**Problem statement:**
Restate word for word the entries below, starting at the line with "Renata Niecikowska, ngo.pl" and ending at the line with "sorumluluğu kabul etmiş sayılırlar.". Keep both end lines and omit the pictures.

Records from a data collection

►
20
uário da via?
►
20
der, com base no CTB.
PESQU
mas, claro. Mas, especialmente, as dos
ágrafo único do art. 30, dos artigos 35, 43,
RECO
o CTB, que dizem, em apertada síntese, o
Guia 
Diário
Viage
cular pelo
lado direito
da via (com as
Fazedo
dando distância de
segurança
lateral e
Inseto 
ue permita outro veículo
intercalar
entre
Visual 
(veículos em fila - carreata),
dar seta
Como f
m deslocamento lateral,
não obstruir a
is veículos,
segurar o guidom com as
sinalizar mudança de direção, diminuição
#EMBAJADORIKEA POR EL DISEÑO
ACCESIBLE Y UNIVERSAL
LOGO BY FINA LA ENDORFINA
* * *
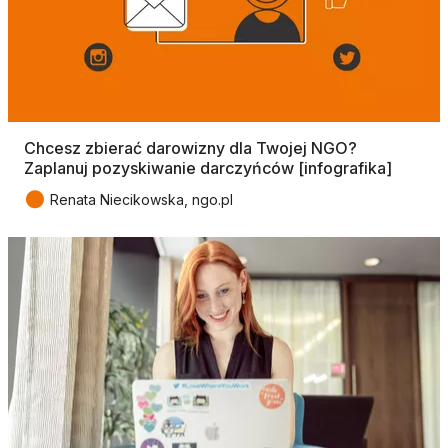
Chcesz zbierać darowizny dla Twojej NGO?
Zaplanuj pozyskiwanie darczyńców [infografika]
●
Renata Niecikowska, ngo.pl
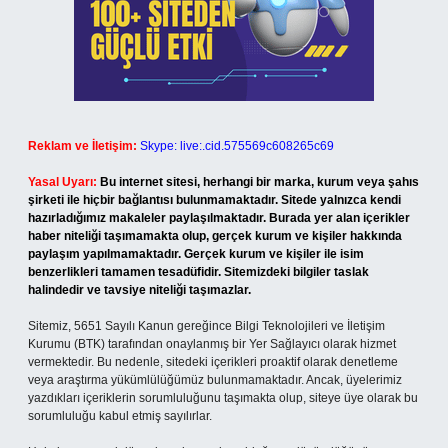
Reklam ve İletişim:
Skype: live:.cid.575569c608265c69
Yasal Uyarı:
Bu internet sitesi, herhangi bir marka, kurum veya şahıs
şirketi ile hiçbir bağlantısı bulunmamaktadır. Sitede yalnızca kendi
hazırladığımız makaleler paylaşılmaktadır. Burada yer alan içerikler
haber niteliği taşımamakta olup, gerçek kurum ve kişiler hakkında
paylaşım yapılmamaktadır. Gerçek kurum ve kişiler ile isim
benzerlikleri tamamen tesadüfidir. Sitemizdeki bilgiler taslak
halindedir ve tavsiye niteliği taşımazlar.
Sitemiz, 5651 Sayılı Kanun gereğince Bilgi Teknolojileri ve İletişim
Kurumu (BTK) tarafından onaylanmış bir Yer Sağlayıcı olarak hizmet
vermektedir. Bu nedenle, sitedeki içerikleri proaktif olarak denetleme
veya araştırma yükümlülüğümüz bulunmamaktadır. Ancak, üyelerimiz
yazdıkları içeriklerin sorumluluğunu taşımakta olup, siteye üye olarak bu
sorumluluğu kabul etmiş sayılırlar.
---
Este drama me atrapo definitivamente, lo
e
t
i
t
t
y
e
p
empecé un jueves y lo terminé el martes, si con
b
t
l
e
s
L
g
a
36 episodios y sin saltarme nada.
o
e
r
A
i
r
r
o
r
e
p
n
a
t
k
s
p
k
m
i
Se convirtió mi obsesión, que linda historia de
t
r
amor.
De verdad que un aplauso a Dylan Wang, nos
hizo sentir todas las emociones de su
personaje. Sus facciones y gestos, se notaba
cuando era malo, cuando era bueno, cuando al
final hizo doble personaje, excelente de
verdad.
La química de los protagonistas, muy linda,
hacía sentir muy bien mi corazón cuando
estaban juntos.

**Answer to this exercise:**
Renata Niecikowska, ngo.pl
Reklam ve İletişim:
Skype: live:.cid.575569c608265c69
Yasal Uyarı:
Bu internet sitesi, herhangi bir marka, kurum veya şahıs
şirketi ile hiçbir bağlantısı bulunmamaktadır. Sitede yalnızca kendi
hazırladığımız makaleler paylaşılmaktadır. Burada yer alan içerikler
haber niteliği taşımamakta olup, gerçek kurum ve kişiler hakkında
paylaşım yapılmamaktadır. Gerçek kurum ve kişiler ile isim
benzerlikleri tamamen tesadüfidir. Sitemizdeki bilgiler taslak
halindedir ve tavsiye niteliği taşımazlar.
Sitemiz, 5651 Sayılı Kanun gereğince Bilgi Teknolojileri ve İletişim
Kurumu (BTK) tarafından onaylanmış bir Yer Sağlayıcı olarak hizmet
vermektedir. Bu nedenle, sitedeki içerikleri proaktif olarak denetleme
veya araştırma yükümlülüğümüz bulunmamaktadır. Ancak, üyelerimiz
yazdıkları içeriklerin sorumluluğunu taşımakta olup, siteye üye olarak bu
sorumluluğu kabul etmiş sayılırlar.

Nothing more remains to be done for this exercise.